[Your assignment]
Below are lines of records; copy exactly those from the one containing "Gilets Jaunes" through the one containing "intimní život.", leaving the pictures behind.

[Task material]
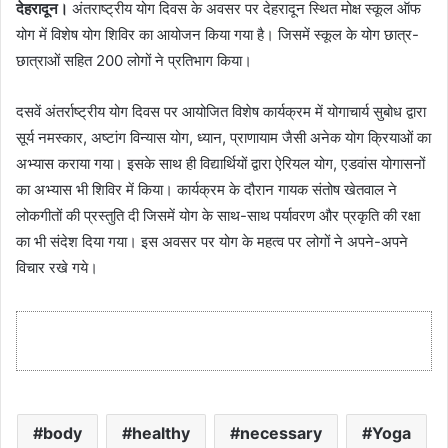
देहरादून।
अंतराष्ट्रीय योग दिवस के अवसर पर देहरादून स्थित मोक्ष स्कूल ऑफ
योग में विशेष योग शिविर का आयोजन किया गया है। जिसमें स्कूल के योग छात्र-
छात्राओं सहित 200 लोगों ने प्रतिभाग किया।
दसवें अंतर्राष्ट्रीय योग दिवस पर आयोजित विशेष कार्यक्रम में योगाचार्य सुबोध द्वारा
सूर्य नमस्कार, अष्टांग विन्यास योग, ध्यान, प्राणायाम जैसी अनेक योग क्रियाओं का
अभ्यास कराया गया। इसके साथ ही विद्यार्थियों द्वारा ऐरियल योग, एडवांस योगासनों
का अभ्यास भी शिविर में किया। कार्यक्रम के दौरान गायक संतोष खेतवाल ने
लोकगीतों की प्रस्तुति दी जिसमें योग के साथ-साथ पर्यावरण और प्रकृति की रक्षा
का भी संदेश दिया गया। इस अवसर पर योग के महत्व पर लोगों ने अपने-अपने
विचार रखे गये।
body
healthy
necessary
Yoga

...

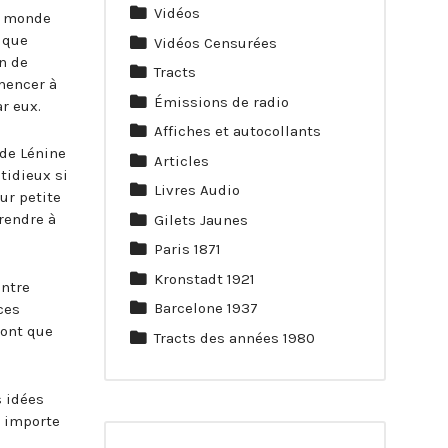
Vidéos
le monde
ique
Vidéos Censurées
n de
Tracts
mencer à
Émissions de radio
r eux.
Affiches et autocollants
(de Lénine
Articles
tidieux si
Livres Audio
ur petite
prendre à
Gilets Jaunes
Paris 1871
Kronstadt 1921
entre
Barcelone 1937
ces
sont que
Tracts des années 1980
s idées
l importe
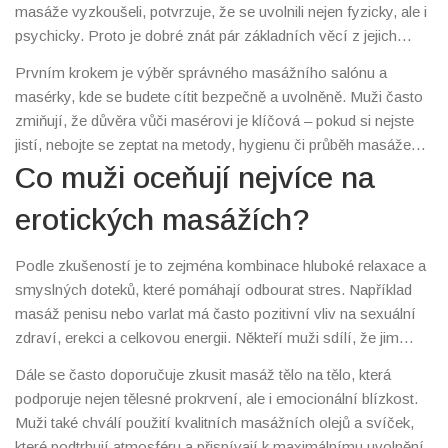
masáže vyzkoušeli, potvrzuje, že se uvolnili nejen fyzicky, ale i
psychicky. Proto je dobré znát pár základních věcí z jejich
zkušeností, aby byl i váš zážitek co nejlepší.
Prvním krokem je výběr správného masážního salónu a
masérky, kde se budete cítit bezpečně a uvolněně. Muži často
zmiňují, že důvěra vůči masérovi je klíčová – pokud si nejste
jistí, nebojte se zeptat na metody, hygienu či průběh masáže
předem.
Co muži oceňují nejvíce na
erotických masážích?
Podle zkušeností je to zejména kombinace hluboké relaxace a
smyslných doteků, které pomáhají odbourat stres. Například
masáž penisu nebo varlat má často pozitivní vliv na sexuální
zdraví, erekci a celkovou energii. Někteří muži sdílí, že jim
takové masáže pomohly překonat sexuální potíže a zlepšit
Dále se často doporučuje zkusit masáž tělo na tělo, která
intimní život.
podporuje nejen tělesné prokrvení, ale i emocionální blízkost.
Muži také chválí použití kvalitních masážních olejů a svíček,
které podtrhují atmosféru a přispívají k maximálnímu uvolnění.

--

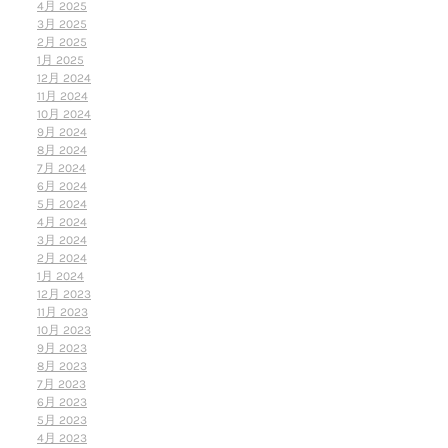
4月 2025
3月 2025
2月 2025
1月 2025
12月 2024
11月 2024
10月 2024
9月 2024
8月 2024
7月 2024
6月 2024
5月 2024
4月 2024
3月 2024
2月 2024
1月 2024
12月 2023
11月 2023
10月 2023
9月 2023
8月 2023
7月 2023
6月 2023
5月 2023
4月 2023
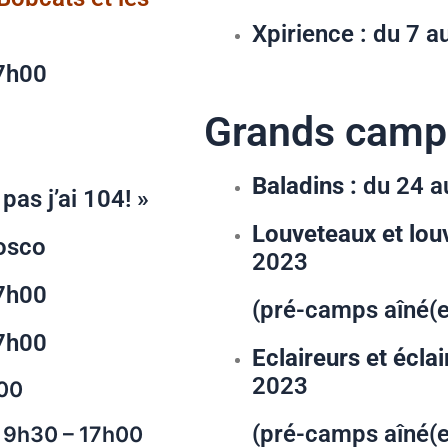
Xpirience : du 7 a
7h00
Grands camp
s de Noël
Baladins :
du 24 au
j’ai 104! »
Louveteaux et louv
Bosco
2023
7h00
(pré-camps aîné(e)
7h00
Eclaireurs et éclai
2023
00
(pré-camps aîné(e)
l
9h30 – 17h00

[Answer to the problem]
Gilets Jaunes
Paris 1871
Kronstadt 1921
entre
Barcelone 1937
ces
sont que
Tracts des années 1980
s idées
l importe
masáže vyzkoušeli, potvrzuje, že se uvolnili nejen fyzicky, ale i
psychicky. Proto je dobré znát pár základních věcí z jejich
zkušeností, aby byl i váš zážitek co nejlepší.
Prvním krokem je výběr správného masážního salónu a
masérky, kde se budete cítit bezpečně a uvolněně. Muži často
zmiňují, že důvěra vůči masérovi je klíčová – pokud si nejste
jistí, nebojte se zeptat na metody, hygienu či průběh masáže
předem.
Co muži oceňují nejvíce na
erotických masážích?
Podle zkušeností je to zejména kombinace hluboké relaxace a
smyslných doteků, které pomáhají odbourat stres. Například
masáž penisu nebo varlat má často pozitivní vliv na sexuální
zdraví, erekci a celkovou energii. Někteří muži sdílí, že jim
takové masáže pomohly překonat sexuální potíže a zlepšit
Dále se často doporučuje zkusit masáž tělo na tělo, která
intimní život.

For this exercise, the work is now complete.